Robert’s passion for the outdoors was infectious. As we toured the park’s unique ecosystems, he shared his love for wild Florida and its freedom. His experiences underscored the importance of accessibility in natural settings, ensuring that everyone can connect with nature. Together, we navigated the beach matting and explored the pristine dune lakes, a journey that left me feeling energized and invigorated.

True Accessibility in Wild Florida

This expedition for Disability Pride Month with the Florida State Parks Foundation was more than just a journey; it was a soulful exploration of accessibility and self-discovery. Each person I met and each place I visited taught me valuable lessons about the importance of inclusivity in our public spaces. 

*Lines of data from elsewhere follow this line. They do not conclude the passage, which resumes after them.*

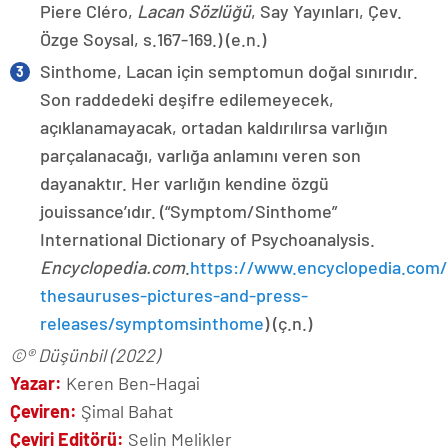
Piere Cléro,
Lacan Sözlüğü
, Say Yayınları, Çev.
Özge Soysal, s.167-169.) (e.n.)
Sinthome, Lacan için semptomun doğal sınırıdır.
Son raddedeki deşifre edilemeyecek,
açıklanamayacak, ortadan kaldırılırsa varlığın
parçalanacağı, varlığa anlamını veren son
dayanaktır. Her varlığın kendine özgü
jouissance’ıdır. (“Symptom/Sinthome”
International Dictionary of Psychoanalysis.
Encyclopedia.
com
.
https://www.encyclopedia.com/p
thesauruses-pictures-and-press-
releases/symptomsinthome
) (ç.n.)
©® Düşünbil (2022)
Yazar:
Keren Ben-Hagai
Çeviren:
Şimal Bahat
Çeviri Editörü:
Selin Melikler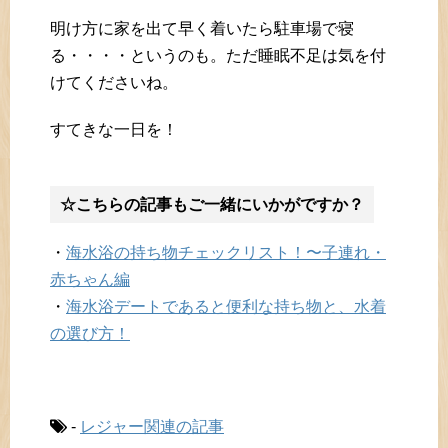
明け方に家を出て早く着いたら駐車場で寝
る・・・・というのも。ただ睡眠不足は気を付
けてくださいね。
すてきな一日を！
☆こちらの記事もご一緒にいかがですか？
・
海水浴の持ち物チェックリスト！〜子連れ・
赤ちゃん編
・
海水浴デートであると便利な持ち物と、水着
の選び方！
-
レジャー関連の記事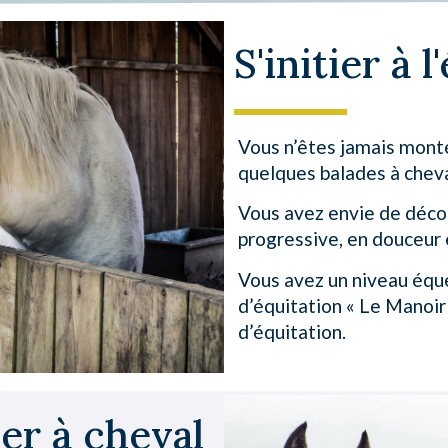
S'initier à 
Vous n’êtes jamais monté
quelques balades à cheva
Vous avez envie de décou
progressive, en douceur 
Vous avez un niveau éque
d’équitation « Le Manoir
d’équitation.
er à cheval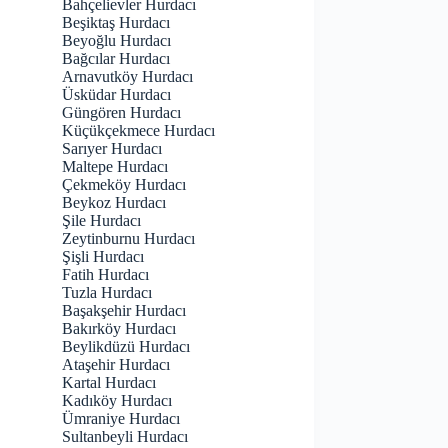
Bahçelievler Hurdacı
Beşiktaş Hurdacı
Beyoğlu Hurdacı
Bağcılar Hurdacı
Arnavutköy Hurdacı
Üsküdar Hurdacı
Güngören Hurdacı
Küçükçekmece Hurdacı
Sarıyer Hurdacı
Maltepe Hurdacı
Çekmeköy Hurdacı
Beykoz Hurdacı
Şile Hurdacı
Zeytinburnu Hurdacı
Şişli Hurdacı
Fatih Hurdacı
Tuzla Hurdacı
Başakşehir Hurdacı
Bakırköy Hurdacı
Beylikdüzü Hurdacı
Ataşehir Hurdacı
Kartal Hurdacı
Kadıköy Hurdacı
Ümraniye Hurdacı
Sultanbeyli Hurdacı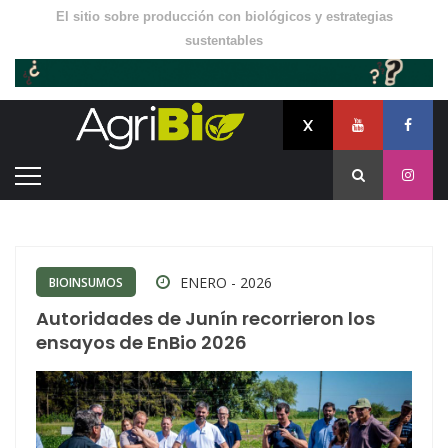
El sitio sobre producción con biológicos y estrategias
sustentables
ENERO - 2026
BIOINSUMOS
Autoridades de Junín recorrieron los
ensayos de EnBio 2026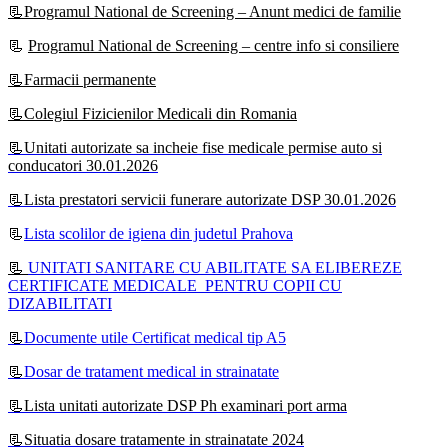
📃Programul National de Screening – Anunt medici de familie
📃
Programul National de Screening – centre info si consiliere
📃Farmacii permanente
📃Colegiul Fizicienilor Medicali din Romania
📃Unitati autorizate sa incheie fise medicale permise auto si
conducatori 30.01.2026
📃Lista prestatori servicii funerare autorizate DSP 30.01.2026
📃
Lista scolilor de igiena din judetul Prahova
📃
UNITATI SANITARE CU ABILITATE SA ELIBEREZE
CERTIFICATE MEDICALE PENTRU COPII CU
DIZABILITATI
📃
Documente utile Certificat medical tip A5
📃
Dosar de tratament medical in strainatate
📃Lista unitati autorizate DSP Ph examinari port arma
📃Situatia dosare tratamente in strainatate 2024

As I celebrated my birthday during this trip, I realized that true adventure lies in the places we explore, the connections we make, and the barriers we overcome. This journey was a testament to the power of accessibility and the human spirit. It reinforced my belief that adventures are for everyone, and with suitable accommodations, we can all experience the wonders of wild Florida.

From the peaceful solitude of Oscar Scherer State Park to the inspiring stories of individuals like Wayne Duke, JR Harding, Donna Dickens, and Robert Griffith, this expedition was a profound reminder of the beauty of inclusivity and the endless possibilities it creates. Reflecting on this journey, I am grateful for the lessons learned and the incredible people I met. This soulful expedition not only expanded my understanding of accessibility but also deepened my appreciation for the resilience and determination of the human spirit.